Date of Award

Fall 2004

Project Type


Program or Major


Degree Name

Doctor of Philosophy

First Advisor

Robert G Mair


Imaging, recording and lesioning studies implicate the basal ganglia and anatomically related regions of frontal cortex in visuomotor learning. Two experiments were conducted to elucidate the role of frontal cortex and striatum in visuomotor learning. Several tasks were used to characterize motor function including: a visuomotor reaction time (VSRT) task, measuring response speed and accuracy to luminance cues; simple stimulus-response (S-R) learning, measuring VSRT improvements when cues occurred in consistent locations over several trials; and a serial reaction time (SRT) task measuring motor sequence learning. SRT learning was characterized by incremental changes in reaction time (RT) when trained with the same sequence across daily sessions and by abrupt RT changes when switched to random sequence sessions.

In experiment 1, rats with excitotoxic lesions in primary (M1) or secondary (M2) motor cortex, primary and secondary (M1M2) motor cortices, medial prefrontal cortex (mPF) or sham surgery were tested on these tasks. Cortical lesions slowed RT in the VSRT task but did not impair short- or long-term simple S-R learning. Cortical lesions increased RTs for the initial response of a 5-response sequence in the SRT task that was exacerbated when performing repeated (learned) sequences.
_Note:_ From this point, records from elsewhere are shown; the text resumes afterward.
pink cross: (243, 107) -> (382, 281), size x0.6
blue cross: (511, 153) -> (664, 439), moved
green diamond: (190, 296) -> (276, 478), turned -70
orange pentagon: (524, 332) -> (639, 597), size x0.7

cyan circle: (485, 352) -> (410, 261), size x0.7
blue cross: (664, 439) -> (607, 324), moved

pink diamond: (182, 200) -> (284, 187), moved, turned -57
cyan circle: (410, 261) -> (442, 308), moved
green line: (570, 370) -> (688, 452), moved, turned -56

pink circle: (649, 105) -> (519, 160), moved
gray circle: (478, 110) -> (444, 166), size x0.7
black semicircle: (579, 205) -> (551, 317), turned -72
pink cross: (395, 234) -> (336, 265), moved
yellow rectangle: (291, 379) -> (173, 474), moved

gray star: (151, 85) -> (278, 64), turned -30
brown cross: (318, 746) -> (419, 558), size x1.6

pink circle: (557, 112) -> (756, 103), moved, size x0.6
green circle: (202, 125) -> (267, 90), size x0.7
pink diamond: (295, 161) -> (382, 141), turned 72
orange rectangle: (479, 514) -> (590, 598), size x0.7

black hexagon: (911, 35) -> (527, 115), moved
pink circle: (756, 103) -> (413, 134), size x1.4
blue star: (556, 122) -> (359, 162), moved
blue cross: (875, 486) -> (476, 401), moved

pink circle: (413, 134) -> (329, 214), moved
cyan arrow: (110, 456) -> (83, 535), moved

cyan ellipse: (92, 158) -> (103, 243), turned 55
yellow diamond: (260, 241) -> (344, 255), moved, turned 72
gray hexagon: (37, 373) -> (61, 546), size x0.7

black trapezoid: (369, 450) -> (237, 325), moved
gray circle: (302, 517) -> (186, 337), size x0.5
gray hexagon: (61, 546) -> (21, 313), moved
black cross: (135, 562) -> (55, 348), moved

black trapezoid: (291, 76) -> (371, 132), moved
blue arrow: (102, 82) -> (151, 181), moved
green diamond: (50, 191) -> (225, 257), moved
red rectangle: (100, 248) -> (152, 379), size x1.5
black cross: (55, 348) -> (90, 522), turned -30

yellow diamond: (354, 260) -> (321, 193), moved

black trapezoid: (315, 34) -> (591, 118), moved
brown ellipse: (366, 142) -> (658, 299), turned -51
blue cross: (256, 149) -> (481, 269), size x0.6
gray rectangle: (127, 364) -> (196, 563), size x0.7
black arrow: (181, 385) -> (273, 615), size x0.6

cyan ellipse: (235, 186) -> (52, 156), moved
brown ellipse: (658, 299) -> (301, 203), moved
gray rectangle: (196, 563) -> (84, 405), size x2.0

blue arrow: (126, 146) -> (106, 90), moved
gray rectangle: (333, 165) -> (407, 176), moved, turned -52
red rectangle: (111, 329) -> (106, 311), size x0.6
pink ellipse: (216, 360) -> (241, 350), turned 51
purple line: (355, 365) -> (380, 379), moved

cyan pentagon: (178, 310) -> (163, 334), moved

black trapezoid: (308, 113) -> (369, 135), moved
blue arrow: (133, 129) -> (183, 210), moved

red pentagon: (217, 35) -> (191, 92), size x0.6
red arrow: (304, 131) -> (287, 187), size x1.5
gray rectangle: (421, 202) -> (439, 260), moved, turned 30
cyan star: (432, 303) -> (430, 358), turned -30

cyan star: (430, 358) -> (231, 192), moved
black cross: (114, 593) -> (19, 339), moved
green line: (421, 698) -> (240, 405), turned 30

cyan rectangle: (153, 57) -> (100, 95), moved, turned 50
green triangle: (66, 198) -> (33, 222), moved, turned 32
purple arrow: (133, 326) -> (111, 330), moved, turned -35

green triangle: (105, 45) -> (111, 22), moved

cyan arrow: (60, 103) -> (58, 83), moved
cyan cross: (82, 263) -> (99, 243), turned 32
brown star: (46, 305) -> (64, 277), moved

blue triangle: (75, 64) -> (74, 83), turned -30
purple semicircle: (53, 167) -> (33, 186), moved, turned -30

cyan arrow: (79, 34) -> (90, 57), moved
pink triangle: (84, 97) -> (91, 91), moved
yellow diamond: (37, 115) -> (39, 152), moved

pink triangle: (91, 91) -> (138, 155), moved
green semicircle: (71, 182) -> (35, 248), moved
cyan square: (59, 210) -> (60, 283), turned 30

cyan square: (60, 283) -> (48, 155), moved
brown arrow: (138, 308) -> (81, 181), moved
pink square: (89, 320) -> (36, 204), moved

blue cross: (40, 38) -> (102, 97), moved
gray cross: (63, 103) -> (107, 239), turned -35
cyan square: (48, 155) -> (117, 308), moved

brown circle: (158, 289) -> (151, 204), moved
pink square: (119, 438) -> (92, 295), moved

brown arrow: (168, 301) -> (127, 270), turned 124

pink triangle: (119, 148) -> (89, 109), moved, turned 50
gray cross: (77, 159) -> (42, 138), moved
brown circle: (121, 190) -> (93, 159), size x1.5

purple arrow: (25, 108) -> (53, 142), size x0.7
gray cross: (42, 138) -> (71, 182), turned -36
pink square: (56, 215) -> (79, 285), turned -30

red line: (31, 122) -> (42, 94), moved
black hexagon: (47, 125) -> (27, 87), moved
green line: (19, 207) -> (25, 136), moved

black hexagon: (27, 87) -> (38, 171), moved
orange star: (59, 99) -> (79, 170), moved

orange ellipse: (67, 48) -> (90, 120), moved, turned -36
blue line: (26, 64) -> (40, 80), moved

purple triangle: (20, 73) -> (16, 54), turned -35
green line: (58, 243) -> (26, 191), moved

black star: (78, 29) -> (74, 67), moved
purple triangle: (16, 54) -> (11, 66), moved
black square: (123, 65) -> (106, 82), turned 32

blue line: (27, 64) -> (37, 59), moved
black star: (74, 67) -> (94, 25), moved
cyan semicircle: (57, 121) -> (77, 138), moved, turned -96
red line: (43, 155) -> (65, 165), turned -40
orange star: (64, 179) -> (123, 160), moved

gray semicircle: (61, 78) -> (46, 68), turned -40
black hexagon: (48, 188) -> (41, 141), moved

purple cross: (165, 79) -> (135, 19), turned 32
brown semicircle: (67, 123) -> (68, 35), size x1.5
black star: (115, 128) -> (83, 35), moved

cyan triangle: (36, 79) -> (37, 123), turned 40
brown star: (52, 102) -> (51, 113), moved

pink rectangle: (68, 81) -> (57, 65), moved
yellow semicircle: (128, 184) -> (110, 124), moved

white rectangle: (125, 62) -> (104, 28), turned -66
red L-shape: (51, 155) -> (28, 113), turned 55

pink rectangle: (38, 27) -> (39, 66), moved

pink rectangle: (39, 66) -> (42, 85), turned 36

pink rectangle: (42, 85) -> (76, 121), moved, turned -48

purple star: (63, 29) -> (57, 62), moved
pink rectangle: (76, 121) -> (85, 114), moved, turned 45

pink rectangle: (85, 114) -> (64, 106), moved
All groups demonstrated visuomotor sequence learning including incremental changes in RTs for later responses in learned sequences that reversed abruptly when switched to random sequences.

Rats in experiment 2 were given lesions in dorsolateral striatum, dorsomedial striatum, complete dorsal striatum, ventral striatum and sham surgery. Rats with ventral striatal lesions were unimpaired on any visuomotor task demonstrating shorter RTs than controls on most measures. Dorsomedial striatal lesions significantly impaired all VSRT performance measures. Striatal lesions had no effect on short or long-term simple S-R learning. Lesions involving dorsomedial striatum disrupted initiation of motor sequences in the SRT task. This impairment was exaggerated when performing well-learned sequences. Striatal lesions did not disrupt the incremental RT changes of later responses in the sequence indicative of motor learning. Results suggest that cortico-striatal circuits are involved in initiating learned motor sequences consistent with a role in motor planning. These circuits do not appear essential for acquisition or execution of learned visuomotor sequences.